茅道生不愧爲道長,雕蟲小技就是對他沒用。我苦着臉看着他。不過也算是幸運的了,至少目前這具變煞的屍體已經不再跟着我了。
這就好比玩遊戲打BOSS的感覺,誰對BOSS造成威脅了,誰就會吸引着老怪的仇恨值。同樣,現在在這具屍煞的眼裡我是對他沒什麼威脅的,相反茅道生纔是對他造成威脅的人。
茅道生瀟灑的站在屍煞的不遠處,一股仙風道骨有模有樣的對着我說了起來:“入煞爲鬼,厲鬼爲煞。屍體變煞的原因可分爲外因和自身這兩種因素。屍體變煞又被稱爲叫做屍變。”
“眼下這具屍煞,看起來是因爲外因而成煞的。不過就這種級別的小東西,老夫可還不看在眼裡。”茅道生說着。
我白了他一眼,你說這人怎麼好意思說出這句話的?他自己就不感到害臊嗎?之前不說偏偏留在最後跟我扯起這些東西來。
不過仔細想想茅道生說得也不錯,根據我得來的消息,這人的死亡本來就是因爲發燒太重被燒死了,可喪事都已經辦的差不多了,就等着入土爲藏了。嗯,我們這裡大部分都還是標準的土葬,不火化的。
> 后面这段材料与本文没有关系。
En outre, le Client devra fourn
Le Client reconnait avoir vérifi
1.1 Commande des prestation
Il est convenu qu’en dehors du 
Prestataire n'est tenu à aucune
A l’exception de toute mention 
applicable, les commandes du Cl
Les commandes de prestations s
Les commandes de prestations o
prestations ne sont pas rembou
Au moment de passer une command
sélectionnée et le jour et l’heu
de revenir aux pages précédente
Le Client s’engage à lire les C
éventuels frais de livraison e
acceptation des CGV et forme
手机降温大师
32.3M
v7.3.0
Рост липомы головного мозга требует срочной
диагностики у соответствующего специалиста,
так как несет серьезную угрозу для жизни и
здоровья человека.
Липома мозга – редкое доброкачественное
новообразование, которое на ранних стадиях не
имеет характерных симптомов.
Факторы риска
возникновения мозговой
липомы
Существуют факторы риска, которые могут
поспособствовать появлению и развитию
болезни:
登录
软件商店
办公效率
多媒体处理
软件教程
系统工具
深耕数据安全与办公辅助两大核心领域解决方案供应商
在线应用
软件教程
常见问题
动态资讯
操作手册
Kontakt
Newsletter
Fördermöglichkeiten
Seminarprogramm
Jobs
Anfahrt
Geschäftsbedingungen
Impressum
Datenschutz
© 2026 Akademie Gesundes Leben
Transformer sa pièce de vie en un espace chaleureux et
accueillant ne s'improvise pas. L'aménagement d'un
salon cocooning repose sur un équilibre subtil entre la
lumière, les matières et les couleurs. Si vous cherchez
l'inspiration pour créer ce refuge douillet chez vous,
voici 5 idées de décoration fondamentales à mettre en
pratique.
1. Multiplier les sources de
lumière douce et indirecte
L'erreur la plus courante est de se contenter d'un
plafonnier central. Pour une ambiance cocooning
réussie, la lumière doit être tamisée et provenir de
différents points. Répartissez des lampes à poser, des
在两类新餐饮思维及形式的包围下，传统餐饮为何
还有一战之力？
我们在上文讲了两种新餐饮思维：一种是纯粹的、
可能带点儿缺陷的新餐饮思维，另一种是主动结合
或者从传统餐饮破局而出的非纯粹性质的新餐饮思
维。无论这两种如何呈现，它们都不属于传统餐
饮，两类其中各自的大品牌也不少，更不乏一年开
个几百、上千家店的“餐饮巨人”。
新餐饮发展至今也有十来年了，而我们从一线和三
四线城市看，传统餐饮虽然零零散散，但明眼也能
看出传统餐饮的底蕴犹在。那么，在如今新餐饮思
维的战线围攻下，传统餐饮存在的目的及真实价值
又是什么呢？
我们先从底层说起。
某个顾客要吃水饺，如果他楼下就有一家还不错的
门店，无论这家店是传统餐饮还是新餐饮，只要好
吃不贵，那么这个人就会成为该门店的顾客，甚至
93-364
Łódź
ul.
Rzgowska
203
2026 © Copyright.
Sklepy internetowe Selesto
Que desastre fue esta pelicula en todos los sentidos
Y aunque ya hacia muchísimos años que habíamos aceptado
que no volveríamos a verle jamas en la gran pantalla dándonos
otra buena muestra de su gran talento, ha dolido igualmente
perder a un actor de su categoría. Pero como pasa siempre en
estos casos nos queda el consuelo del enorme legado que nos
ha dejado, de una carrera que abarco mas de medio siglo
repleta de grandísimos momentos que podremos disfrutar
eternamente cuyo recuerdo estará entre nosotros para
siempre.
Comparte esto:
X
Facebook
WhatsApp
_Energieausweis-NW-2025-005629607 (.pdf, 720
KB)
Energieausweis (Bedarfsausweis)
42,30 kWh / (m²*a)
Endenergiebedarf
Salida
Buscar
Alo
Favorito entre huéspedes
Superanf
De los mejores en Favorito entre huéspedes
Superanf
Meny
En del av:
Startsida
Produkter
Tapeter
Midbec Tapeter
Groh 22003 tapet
可是哪成想半路又殺出個程咬金,我這個叔叔也莫名其妙的死了。說是莫名其妙可是我倒是知道他是怎麼死的。但是我又不敢把這件事說出來。所以大家也就不得而知了。
然後家裡人急瘋了,又把這裡的事給忘了,不過也就一晚的事,可就是這一晚問題出來了。屍體竟然莫名奇妙的變煞了。
“那道長你現在有什麼辦法嗎?”我問道。
這回他可沒之前那麼瀟灑了,他邊跟這具屍煞打交道,一邊大聲的對我說道:“辦法是有!不過...”說着他居然停了下來。
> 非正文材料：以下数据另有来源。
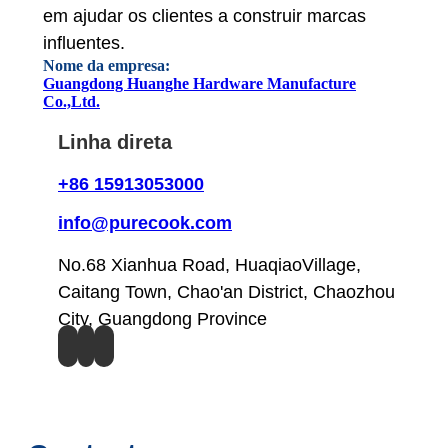
em ajudar os clientes a construir marcas
influentes.
Nome da empresa:
Guangdong Huanghe Hardware Manufacture
Co.,Ltd.
Linha direta
+86 15913053000
info@purecook.com
No.68 Xianhua Road, HuaqiaoVillage,
Caitang Town, Chao'an District, Chaozhou
City, Guangdong Province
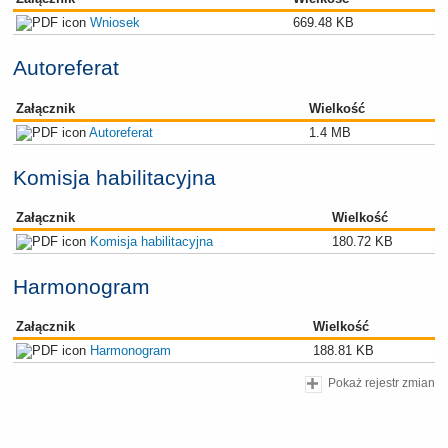
Wniosek
669.48 KB
Autoreferat
Załącznik
Wielkość
Autoreferat
1.4 MB
Komisja habilitacyjna
Załącznik
Wielkość
Komisja habilitacyjna
180.72 KB
Harmonogram
Załącznik
Wielkość
Harmonogram
188.81 KB
Pokaż rejestr zmian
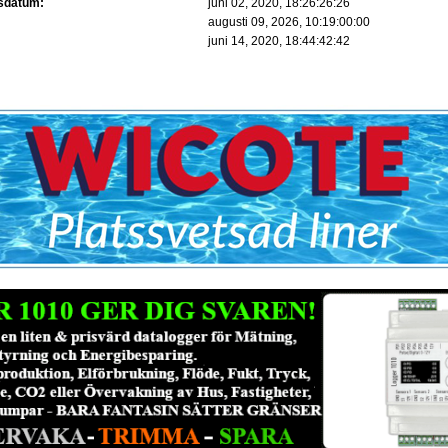
gsdatum:
juni 02, 2020, 18:26:26:26
augusti 09, 2026, 10:19:00:00
:
juni 14, 2020, 18:44:42:42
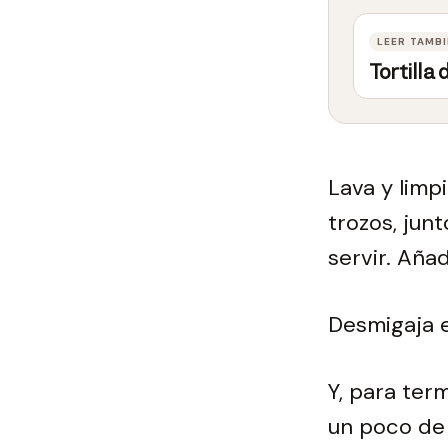
Tortilla
Lava y limp
trozos, jun
servir. Aña
Desmigaja e
Y, para term
un poco de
我頓時不高興了,你說就說吧,幹嘛要突然要停住了,然後我焦急的問道:“道長你要說就說吧,這都什麼時候了還說話猶猶豫豫的。”
這一邊,茅道生好像下了很大的決心一般,說:“我剛觀察了一下,這具屍煞的喉嚨處,明顯的凸出,也就是說他在喉嚨這裡還含着一股氣,他是含冤而死的。”
他不停的在對付着屍煞,又不停歇的對我說道:“解決的方法也算是很簡單,只要把他喉嚨處的那口氣給放了一切都好說了。”
“放?怎麼放?”我問道。
茅道生尷尬的說道:“口對口的人工呼吸。”
“嘿,人工呼吸那還不簡單?”我一聽高興的就要飛了,原來就這麼簡單啊。“那你趕緊做啊。”
茅道生瞥了我一眼,也不知道是有意還是無意的,那股眼神就好像要把我千刀萬剮。頓時我整個人都不好了。
看他還不動手,在一旁的我倒是急了,大喊着:“喂,你是個男人嗎?怎麼磨磨唧唧的,趕緊的啊?”
茅道生用着一股幽怨的眼神看着我:“我是個道士。”
“道士又怎麼,道士還不時慫了。”我口不饒人的說道:“我來。”
說着我就挽袖,朝着他那邊走去,可是剛沒走幾步,我就停了下來,我看着茅道生有點疑惑的看着他問:“你剛纔說怎麼才能解決這東西。”
“人工呼吸。”茅道生一本正經的跟我說。
“什麼?接吻?”我忽然明白過來,大叫着說道。
茅道生看着我,也不知道怎麼想的。反正我是有股想將他大卸八塊的感覺。同時我也明白他之前爲什麼要那麼看我了。
“那你就慢慢和這鬼東西就纏吧。我走了。”我怒甩出這句話來。
茅道生也是急了,他急促的說道:“等等,小友別走,剛纔老道說笑了,老道我真的有辦法了。”
我回頭,看着他,“哦?真的嗎?這一下不會瞎說了。”
看着已經被他用符陣制住的屍煞,我心裡還是挺欣慰的,這茅道生還是有兩把刷子嘛。至少跟我比是這樣的沒錯。同時我也很好奇,他這不是已經把屍煞止住了嗎?爲什麼還要找我。聽他的意思還要我來最終解決掉。
茅道生看着陣裡的屍煞,慢悠悠的道:“其實這具屍煞根本沒什麼威脅,之前我也是故意爲了嚇嚇你的。”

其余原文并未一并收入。